This article relies largely or entirely on a single source. (December 2013) |
Mike McQueen (c. 1957 – October 25, 2009) was an American journalist who served as the Associated Press bureau chief for Louisiana and Mississippi.[1]
McQueen graduated from Florida State University.[1] He later earned his master's degree in communications from Florida Atlantic University.[1]
He began his journalism career as a reporter for the Tallahassee Democrat in 1977.[1] He was first hired by the Associated Press in 1980. McQueen worked as a reporter covering the Miami area for the AP, before becoming the press agency's correspondent in Florida's capital, Tallahassee.[1]
McQueen was hired by the Miami Herald in 1984.[1] He was promoted to editor at the Miami Herald and won a team Pulitzer Prize at the newspaper in 1993.[1]
He later worked for both USA Today and the Gannett News Service.[1] McQueen served as the director of the National Association of Black Journalists Southeast chapter for two years from 1986 until 1988.[1] McQueen also worked as the managing editor of the Macon Telegraph.[1]
McQueen also served as the chair of the journalism and broadcasting sequence department at the Florida International University School of Journalism and Mass Communication.[1]
In 2005, McQueen was part of a group of Knight-Ridder editors who travelled to the United States Gulf Coast in the aftermath of Hurricane Katrina.[1] McQueen joined The Sun Herald, which is headquartered in Biloxi, Mississippi, as a Knight-Ridder editor. The Sun Herald team, which included McQueen, won a Pulitzer Prize for Public Service in 2006 for their coverage of Hurricane Katrina.[1]
In 2006, McQueen was hired for a second stint at the Associated Press, this time as the AP's assistant chief of bureau in New Orleans.[1] He was promoted to the Associated Press bureau chief for Louisiana and Mississippi that same year, [1]

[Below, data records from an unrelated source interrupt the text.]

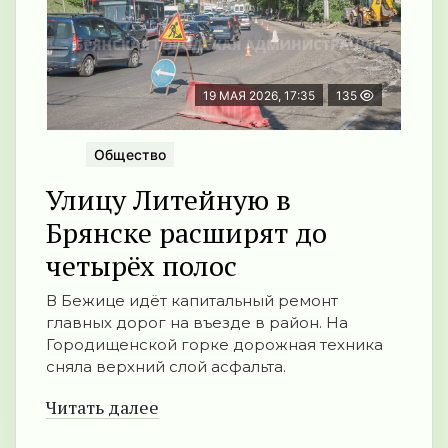
19 МАЯ 2026, 17:35
135
Общество
Улицу Литейную в
Брянске расширят до
четырёх полос
В Бежице идёт капитальный ремонт
главных дорог на въезде в район. На
Городищенской горке дорожная техника
сняла верхний слой асфальта.
Читать далее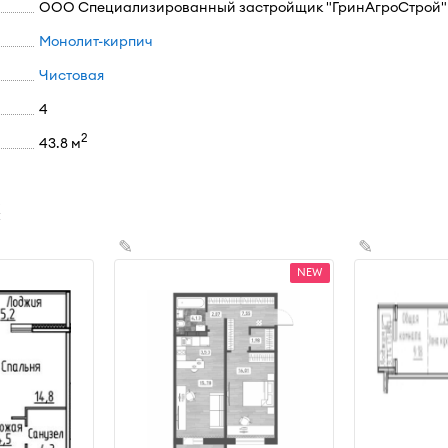
ООО Специализированный застройщик "ГринАгроСтрой"
Монолит-кирпич
Чистовая
4
2
43.8 м
х
✎
✎
NEW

Mike McQueen took a leave of absence in the spring of 2009 for the treatment of congestive heart failure and cancer. He died on October 25, 2009, at the age of 52. McQueen was survived by his wife, Glenda McQueen and son, Otto McQueen.[1] McQueen's other son, Michael McQueen II, a U.S. Army Ranger who served in Afghanistan, had been murdered in 2006.[1] McQueen's funeral was held at St. Anna's Episcopal Church in New Orleans.